[TASK TO CARRY OUT]
Every record below must be retyped exactly, with the pictures left out.

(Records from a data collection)
=== Begin Enclosure ===

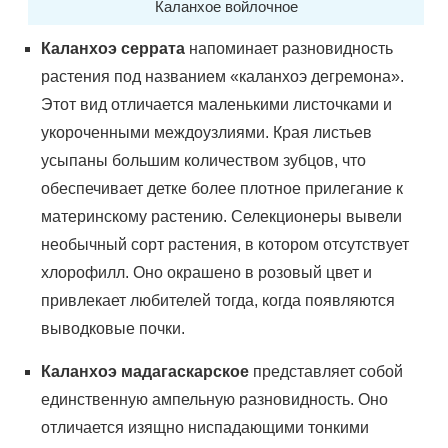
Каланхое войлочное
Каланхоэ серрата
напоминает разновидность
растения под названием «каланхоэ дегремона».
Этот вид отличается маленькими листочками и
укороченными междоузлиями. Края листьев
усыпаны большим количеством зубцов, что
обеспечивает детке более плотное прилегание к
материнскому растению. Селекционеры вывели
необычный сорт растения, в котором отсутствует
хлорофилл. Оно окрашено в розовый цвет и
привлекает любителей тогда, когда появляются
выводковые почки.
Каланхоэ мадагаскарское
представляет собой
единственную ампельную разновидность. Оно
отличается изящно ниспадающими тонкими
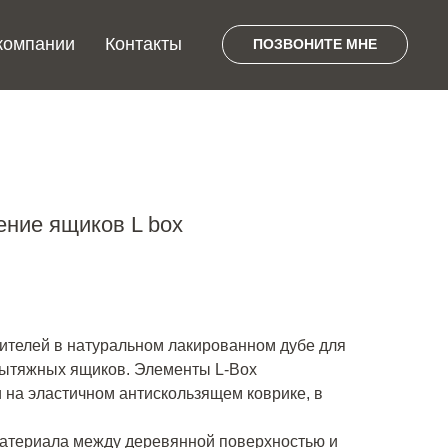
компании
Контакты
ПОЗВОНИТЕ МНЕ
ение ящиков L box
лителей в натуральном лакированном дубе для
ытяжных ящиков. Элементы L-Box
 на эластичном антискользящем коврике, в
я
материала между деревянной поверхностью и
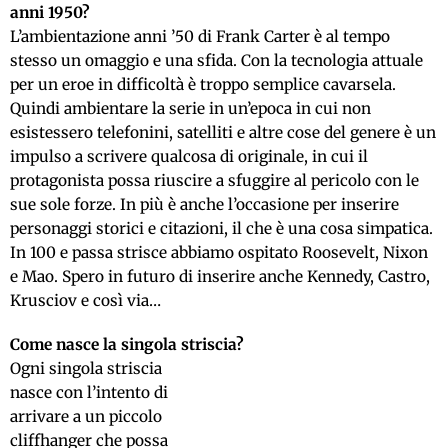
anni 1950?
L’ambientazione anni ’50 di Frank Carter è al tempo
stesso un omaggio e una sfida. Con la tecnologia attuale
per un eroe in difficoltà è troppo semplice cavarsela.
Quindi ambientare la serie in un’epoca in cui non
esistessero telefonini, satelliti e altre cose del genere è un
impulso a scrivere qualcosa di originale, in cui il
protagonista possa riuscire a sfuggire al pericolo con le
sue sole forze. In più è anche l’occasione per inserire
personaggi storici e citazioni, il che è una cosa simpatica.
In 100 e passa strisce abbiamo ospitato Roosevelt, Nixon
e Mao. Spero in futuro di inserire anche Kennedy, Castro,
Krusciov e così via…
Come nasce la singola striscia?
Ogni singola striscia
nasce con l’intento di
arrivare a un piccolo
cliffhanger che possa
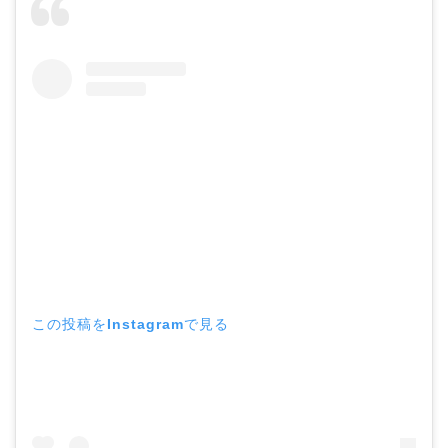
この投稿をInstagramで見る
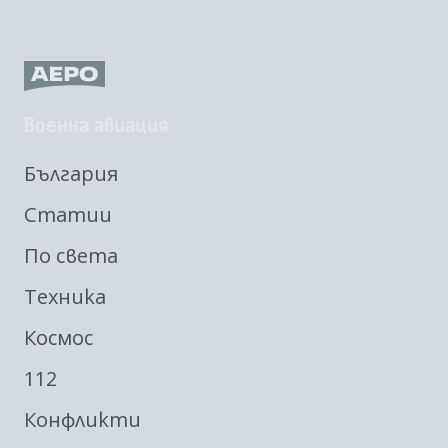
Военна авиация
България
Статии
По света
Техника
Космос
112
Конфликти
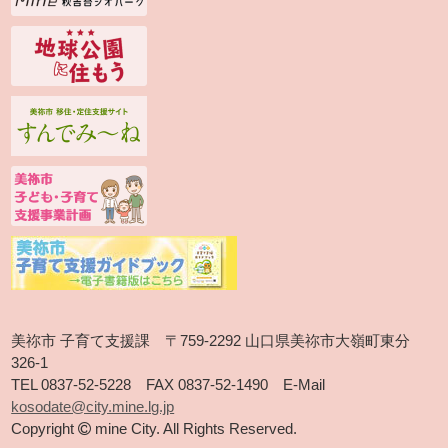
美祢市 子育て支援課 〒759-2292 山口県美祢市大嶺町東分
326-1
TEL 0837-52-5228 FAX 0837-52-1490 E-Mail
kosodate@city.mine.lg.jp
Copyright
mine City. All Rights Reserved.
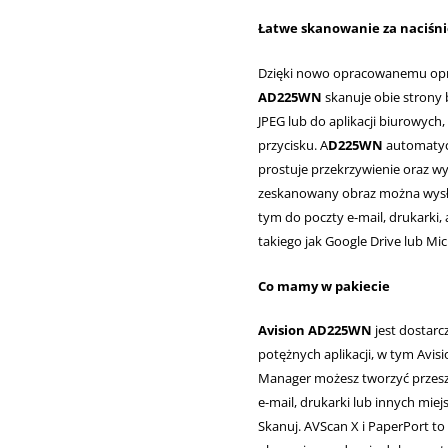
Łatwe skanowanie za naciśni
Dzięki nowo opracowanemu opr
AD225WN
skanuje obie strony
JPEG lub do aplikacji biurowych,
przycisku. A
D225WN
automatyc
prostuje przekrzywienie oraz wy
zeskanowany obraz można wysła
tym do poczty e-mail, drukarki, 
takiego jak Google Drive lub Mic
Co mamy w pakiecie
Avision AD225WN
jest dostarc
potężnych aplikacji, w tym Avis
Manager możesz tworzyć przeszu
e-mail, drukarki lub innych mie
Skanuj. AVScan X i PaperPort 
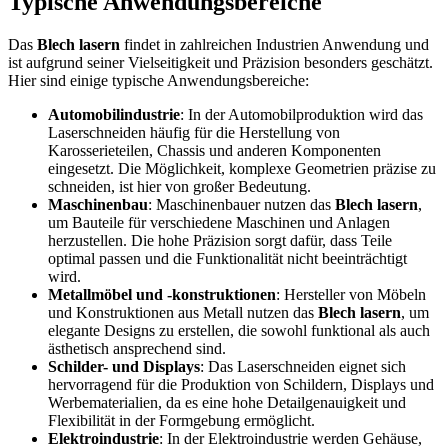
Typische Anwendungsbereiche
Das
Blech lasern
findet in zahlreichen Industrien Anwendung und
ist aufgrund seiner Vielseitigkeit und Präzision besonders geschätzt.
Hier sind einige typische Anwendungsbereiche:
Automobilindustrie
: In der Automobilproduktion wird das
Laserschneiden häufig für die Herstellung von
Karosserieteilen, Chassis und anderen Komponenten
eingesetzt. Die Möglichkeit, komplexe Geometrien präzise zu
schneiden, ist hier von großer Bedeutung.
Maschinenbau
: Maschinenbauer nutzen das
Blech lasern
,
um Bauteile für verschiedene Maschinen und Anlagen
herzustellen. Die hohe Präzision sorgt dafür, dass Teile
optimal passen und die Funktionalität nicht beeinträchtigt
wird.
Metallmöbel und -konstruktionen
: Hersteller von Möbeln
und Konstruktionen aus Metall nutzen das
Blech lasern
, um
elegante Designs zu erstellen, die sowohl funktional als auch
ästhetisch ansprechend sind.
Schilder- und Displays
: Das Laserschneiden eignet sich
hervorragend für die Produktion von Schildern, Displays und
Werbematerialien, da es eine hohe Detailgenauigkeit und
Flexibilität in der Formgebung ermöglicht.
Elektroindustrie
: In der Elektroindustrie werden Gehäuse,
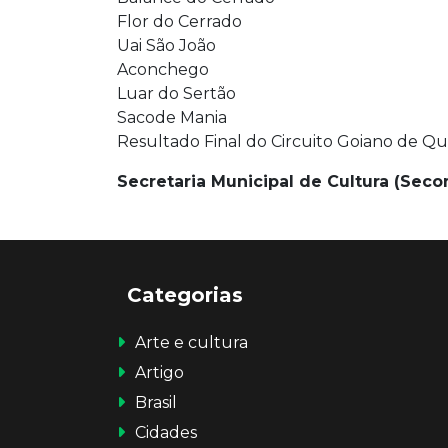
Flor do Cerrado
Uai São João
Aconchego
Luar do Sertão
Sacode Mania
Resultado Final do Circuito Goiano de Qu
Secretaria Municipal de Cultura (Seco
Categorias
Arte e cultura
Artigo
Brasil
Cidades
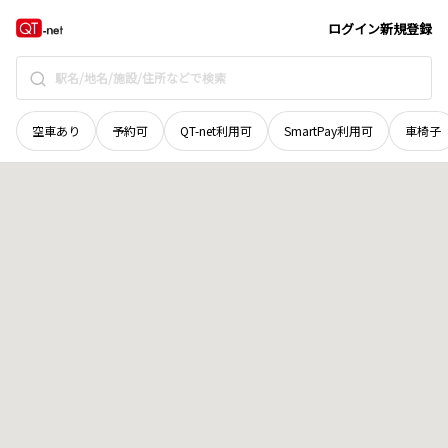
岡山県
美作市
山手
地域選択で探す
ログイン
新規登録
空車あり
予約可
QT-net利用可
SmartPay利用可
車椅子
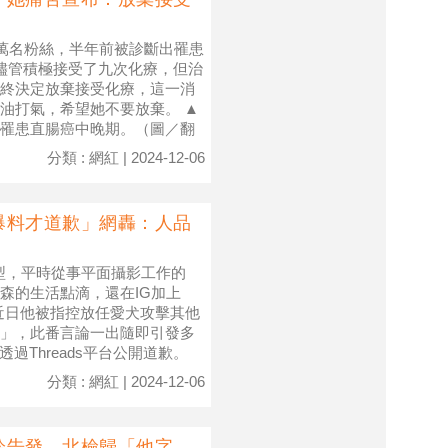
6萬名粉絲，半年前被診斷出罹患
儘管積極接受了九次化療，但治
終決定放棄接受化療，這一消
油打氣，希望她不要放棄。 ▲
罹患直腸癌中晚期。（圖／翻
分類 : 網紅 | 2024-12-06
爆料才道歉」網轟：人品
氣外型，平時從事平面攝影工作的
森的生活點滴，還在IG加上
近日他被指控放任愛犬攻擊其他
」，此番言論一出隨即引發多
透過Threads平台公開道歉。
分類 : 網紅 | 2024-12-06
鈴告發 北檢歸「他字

=== End Enclosure ===

[ANSWER TO THIS TASK]
Каланхое войлочное
Каланхоэ серрата
напоминает разновидность
растения под названием «каланхоэ дегремона».
Этот вид отличается маленькими листочками и
укороченными междоузлиями. Края листьев
усыпаны большим количеством зубцов, что
обеспечивает детке более плотное прилегание к
материнскому растению. Селекционеры вывели
необычный сорт растения, в котором отсутствует
хлорофилл. Оно окрашено в розовый цвет и
привлекает любителей тогда, когда появляются
выводковые почки.
Каланхоэ мадагаскарское
представляет собой
единственную ампельную разновидность. Оно
отличается изящно ниспадающими тонкими
компании
Контакты
ПОЗВОНИТЕ МНЕ
ение ящиков L box
лителей в натуральном лакированном дубе для
ытяжных ящиков. Элементы L-Box
 на эластичном антискользящем коврике, в
я
материала между деревянной поверхностью и
anni 1950?
L’ambientazione anni ’50 di Frank Carter è al tempo
stesso un omaggio e una sfida. Con la tecnologia attuale
per un eroe in difficoltà è troppo semplice cavarsela.
Quindi ambientare la serie in un’epoca in cui non
esistessero telefonini, satelliti e altre cose del genere è un
impulso a scrivere qualcosa di originale, in cui il
protagonista possa riuscire a sfuggire al pericolo con le
sue sole forze. In più è anche l’occasione per inserire
personaggi storici e citazioni, il che è una cosa simpatica.
In 100 e passa strisce abbiamo ospitato Roosevelt, Nixon
e Mao. Spero in futuro di inserire anche Kennedy, Castro,
Krusciov e così via…
Come nasce la singola striscia?
Ogni singola striscia
nasce con l’intento di
arrivare a un piccolo
cliffhanger che possa
この投稿をInstagramで見る
Военна авиация
България
Статии
По света
Техника
Космос
112
Конфликти
美祢市 子育て支援課 〒759-2292 山口県美祢市大嶺町東分
326-1
TEL 0837-52-5228 FAX 0837-52-1490 E-Mail
kosodate@city.mine.lg.jp
Copyright
mine City. All Rights Reserved.
Łatwe skanowanie za naciśni
Dzięki nowo opracowanemu opr
AD225WN
skanuje obie strony
JPEG lub do aplikacji biurowych,
przycisku. A
D225WN
automatyc
prostuje przekrzywienie oraz wy
zeskanowany obraz można wysła
tym do poczty e-mail, drukarki, 
takiego jak Google Drive lub Mic
Co mamy w pakiecie
Avision AD225WN
jest dostarc
potężnych aplikacji, w tym Avis
Manager możesz tworzyć przeszu
e-mail, drukarki lub innych mie
Skanuj. AVScan X i PaperPort 
Typische Anwendungsbereiche
Das
Blech lasern
findet in zahlreichen Industrien Anwendung und
ist aufgrund seiner Vielseitigkeit und Präzision besonders geschätzt.
Hier sind einige typische Anwendungsbereiche:
Automobilindustrie
: In der Automobilproduktion wird das
Laserschneiden häufig für die Herstellung von
Karosserieteilen, Chassis und anderen Komponenten
eingesetzt. Die Möglichkeit, komplexe Geometrien präzise zu
schneiden, ist hier von großer Bedeutung.
Maschinenbau
: Maschinenbauer nutzen das
Blech lasern
,
um Bauteile für verschiedene Maschinen und Anlagen
herzustellen. Die hohe Präzision sorgt dafür, dass Teile
optimal passen und die Funktionalität nicht beeinträchtigt
wird.
Metallmöbel und -konstruktionen
: Hersteller von Möbeln
und Konstruktionen aus Metall nutzen das
Blech lasern
, um
elegante Designs zu erstellen, die sowohl funktional als auch
ästhetisch ansprechend sind.
Schilder- und Displays
: Das Laserschneiden eignet sich
hervorragend für die Produktion von Schildern, Displays und
Werbematerialien, da es eine hohe Detailgenauigkeit und
Flexibilität in der Formgebung ermöglicht.
Elektroindustrie
: In der Elektroindustrie werden Gehäuse,
Flor do Cerrado
Uai São João
Aconchego
Luar do Sertão
Sacode Mania
Resultado Final do Circuito Goiano de Qu
Secretaria Municipal de Cultura (Seco
Categorias
Arte e cultura
Artigo
Brasil
Cidades
岡山県
美作市
山手
地域選択で探す
ログイン
新規登録
空車あり
予約可
QT-net利用可
SmartPay利用可
車椅子
6萬名粉絲，半年前被診斷出罹患
儘管積極接受了九次化療，但治
終決定放棄接受化療，這一消
油打氣，希望她不要放棄。 ▲
罹患直腸癌中晚期。（圖／翻
分類 : 網紅 | 2024-12-06
爆料才道歉」網轟：人品
氣外型，平時從事平面攝影工作的
森的生活點滴，還在IG加上
近日他被指控放任愛犬攻擊其他
」，此番言論一出隨即引發多
透過Threads平台公開道歉。
分類 : 網紅 | 2024-12-06
鈴告發 北檢歸「他字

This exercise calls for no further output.